Saturn pinpointed to within one mile by giant telescope
Thanks to a continent-wide radio telescope, astronomers say they know where Saturn is - to within one mile.
The calculation is many times more accurate than previous estimations and will be useful for the future study of our solar system and beyond.
It used signals sent by the spacecraft Cassini, orbiting Saturn since 2004.
Ten antennae scattered from Hawaii to the Virgin Islands performed the precise measurement, despite Saturn being nearly a billion miles away.
This powerful assembly is known as the Very Long Baseline Array (VLBA), a giant telescope in ten parts.
The findings were reported at a meeting of the American Astronomical Society in Seattle.
"Because of [the VLBA's] large geographic extent, it has the ability to make very high resolution images - but for this study, the critical thing it can do is measure very precise angles," explained Dr Dayton Jones of Nasa's Jet Propulsion Laboratory.
Dr Jones and his colleagues tracked Cassini's position relative to a reference grid of quasars - bright, ancient radio wave sources well beyond our galaxy.
Without using this type of radio astronomy, where the antennae compare notes in a technique known as "interferometry", Dr Jones said the best estimates of Saturn's location were about 20 times less precise.
From our distant vantage point, predicting Saturn's trajectory to within about one mile is the equivalent of "the width of a dime at 2,000 miles", Dr Jones said.
"This is very good, and far better than previous techniques have been able to provide," he added, commending the "extraordinary precision" of the VLBA.
And that precision is especially important when it concerns a giant planet like Saturn.
"Getting better orbits... particularly for the two planets that dominate the dynamics of our solar system, Jupiter and Saturn, improves the basis of the entire ephemeris," Dr Jones said.
An ephemeris is a table of predicted locations in space.
It has widespread uses in astronomy.

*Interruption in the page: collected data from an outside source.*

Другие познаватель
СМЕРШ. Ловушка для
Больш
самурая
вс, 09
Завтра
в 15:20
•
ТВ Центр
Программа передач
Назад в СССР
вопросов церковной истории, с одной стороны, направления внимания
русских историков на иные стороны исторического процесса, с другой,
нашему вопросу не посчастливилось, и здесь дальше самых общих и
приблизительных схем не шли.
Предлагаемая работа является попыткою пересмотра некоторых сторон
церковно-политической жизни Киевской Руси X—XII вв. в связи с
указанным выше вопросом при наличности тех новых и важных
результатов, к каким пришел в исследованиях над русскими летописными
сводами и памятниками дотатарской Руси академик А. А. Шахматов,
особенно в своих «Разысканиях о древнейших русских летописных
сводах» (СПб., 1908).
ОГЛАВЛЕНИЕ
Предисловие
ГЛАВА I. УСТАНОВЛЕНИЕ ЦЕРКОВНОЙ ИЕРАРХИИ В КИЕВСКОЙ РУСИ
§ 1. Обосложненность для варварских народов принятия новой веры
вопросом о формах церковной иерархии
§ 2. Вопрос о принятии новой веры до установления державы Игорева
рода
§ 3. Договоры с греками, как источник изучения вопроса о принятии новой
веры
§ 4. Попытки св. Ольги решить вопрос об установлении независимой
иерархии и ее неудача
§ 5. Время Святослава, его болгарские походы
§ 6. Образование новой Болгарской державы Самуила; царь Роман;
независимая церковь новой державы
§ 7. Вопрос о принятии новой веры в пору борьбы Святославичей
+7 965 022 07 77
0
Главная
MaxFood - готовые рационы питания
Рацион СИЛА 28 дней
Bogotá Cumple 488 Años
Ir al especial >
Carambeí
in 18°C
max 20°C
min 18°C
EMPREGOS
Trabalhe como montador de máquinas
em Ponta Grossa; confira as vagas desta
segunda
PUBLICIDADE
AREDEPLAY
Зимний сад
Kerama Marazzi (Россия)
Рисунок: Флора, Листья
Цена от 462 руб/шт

Scientists who study the blinking light of pulsars have to be sure of their timing, and require an incredibly exact model of Earth's own orbit.
"And all the other bodies in the solar system affect the Earth's orbit, so you really want to have that all put together in a nice consistent system," Dr Jones told the BBC.
Furthermore, when it comes to planning an actual mission there is little room for error.
"If you want to send a spacecraft to orbit one of the moons of Saturn or Jupiter, you really do want to know what that trajectory has to be, to get there at the same time as the planets do!"